[Saved entries]
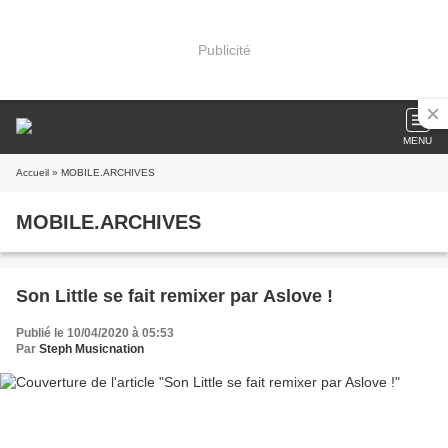
Publicité
MENU
Accueil
» MOBILE.ARCHIVES
MOBILE.ARCHIVES
Son Little se fait remixer par Aslove !
Publié le 10/04/2020 à 05:53
Par
Steph Musicnation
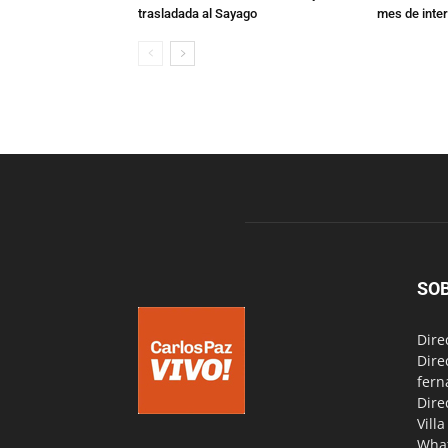
trasladada al Sayago
mes de inte
SO
Dire
Dire
fern
Dire
Vill
Wha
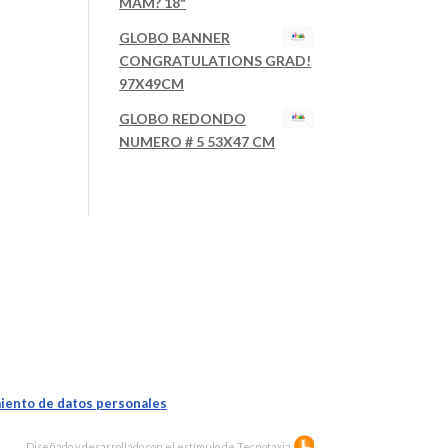
MAM? 18"
GLOBO BANNER
CONGRATULATIONS GRAD!
97X49CM
GLOBO REDONDO
NUMERO # 5 53X47 CM
iento de datos personales
Diseñado y desarrollado con el estímulo de
Tecnotaxia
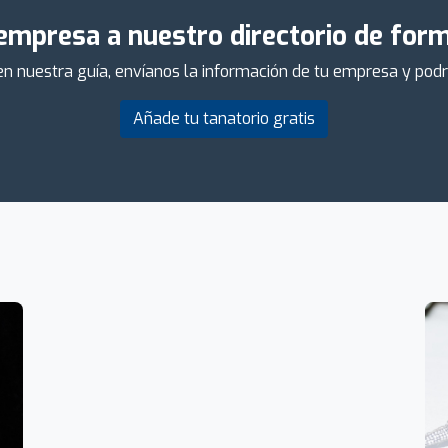
empresa a nuestro directorio de form
 en nuestra guía, envíanos la información de tu empresa y po
Añade tu tanatorio gratis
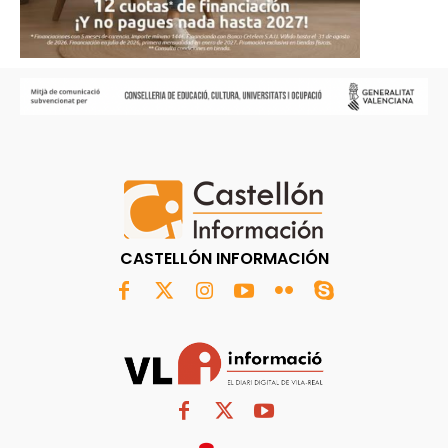
CASTELLÓN INFORMACIÓN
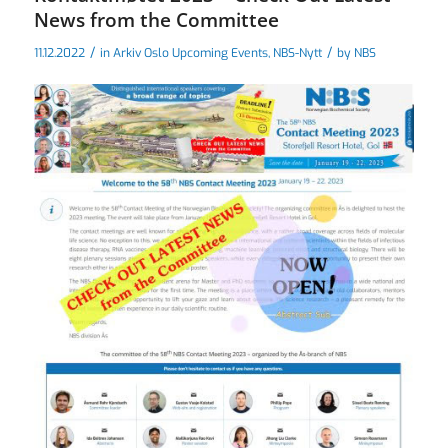
News from the Committee
/
/
11.12.2022
in
Arkiv Oslo Upcoming Events
,
NBS-Nytt
by
NBS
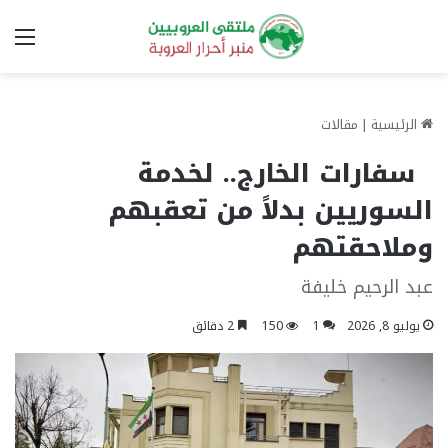
الق
الرئيسية
|
مقالات
سفارات الخارج.. لخدمة
السوريين بدلاً من تعقبهم
وملاحقتهم
عبد الرحيم خليفة
يوليو 8, 2026
1
150
2 دقائق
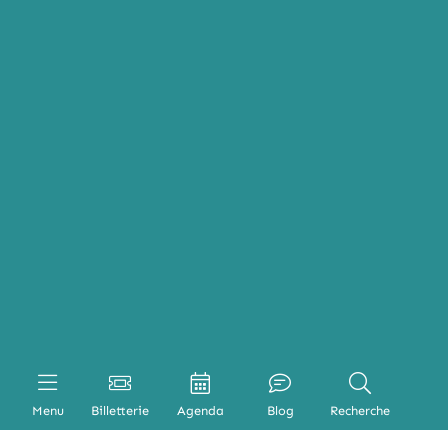
Menu
Billetterie
Agenda
Blog
Recherche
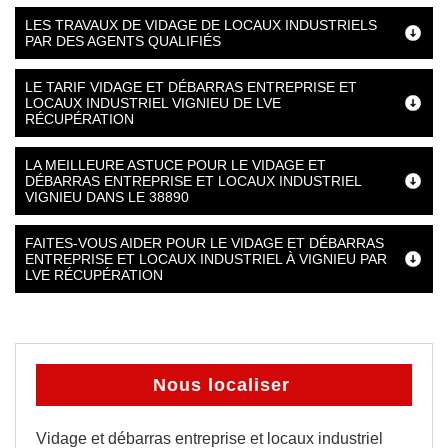
LES TRAVAUX DE VIDAGE DE LOCAUX INDUSTRIELS
PAR DES AGENTS QUALIFIÉS
LE TARIF VIDAGE ET DÉBARRAS ENTREPRISE ET
LOCAUX INDUSTRIEL VIGNIEU DE LVE
RÉCUPÉRATION
LA MEILLEURE ASTUCE POUR LE VIDAGE ET
DÉBARRAS ENTREPRISE ET LOCAUX INDUSTRIEL
VIGNIEU DANS LE 38890
FAITES-VOUS AIDER POUR LE VIDAGE ET DÉBARRAS
ENTREPRISE ET LOCAUX INDUSTRIEL À VIGNIEU PAR
LVE RÉCUPÉRATION
Nous localiser
Vidage et débarras entreprise et locaux industriel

* EXERCISE INSTRUCTIONS *
Copy all the records above exactly, but leave out the pictures.

* SOLVED EXERCISE *
Publicité
MENU
Accueil
» MOBILE.ARCHIVES
MOBILE.ARCHIVES
Son Little se fait remixer par Aslove !
Publié le 10/04/2020 à 05:53
Par
Steph Musicnation
trasladada al Sayago
mes de inte
SO
Dire
Dire
fern
Dire
Vill
Wha
MAM? 18"
GLOBO BANNER
CONGRATULATIONS GRAD!
97X49CM
GLOBO REDONDO
NUMERO # 5 53X47 CM
iento de datos personales
Diseñado y desarrollado con el estímulo de
Tecnotaxia
empresa a nuestro directorio de form
 en nuestra guía, envíanos la información de tu empresa y po
Añade tu tanatorio gratis
CASTELLÓN INFORMACIÓN
News from the Committee
/
/
11.12.2022
in
Arkiv Oslo Upcoming Events
,
NBS-Nytt
by
NBS
الق
الرئيسية
|
مقالات
سفارات الخارج.. لخدمة
السوريين بدلاً من تعقبهم
وملاحقتهم
عبد الرحيم خليفة
يوليو 8, 2026
1
150
2 دقائق
Menu
Billetterie
Agenda
Blog
Recherche
LES TRAVAUX DE VIDAGE DE LOCAUX INDUSTRIELS
PAR DES AGENTS QUALIFIÉS
LE TARIF VIDAGE ET DÉBARRAS ENTREPRISE ET
LOCAUX INDUSTRIEL VIGNIEU DE LVE
RÉCUPÉRATION
LA MEILLEURE ASTUCE POUR LE VIDAGE ET
DÉBARRAS ENTREPRISE ET LOCAUX INDUSTRIEL
VIGNIEU DANS LE 38890
FAITES-VOUS AIDER POUR LE VIDAGE ET DÉBARRAS
ENTREPRISE ET LOCAUX INDUSTRIEL À VIGNIEU PAR
LVE RÉCUPÉRATION
Nous localiser
Vidage et débarras entreprise et locaux industriel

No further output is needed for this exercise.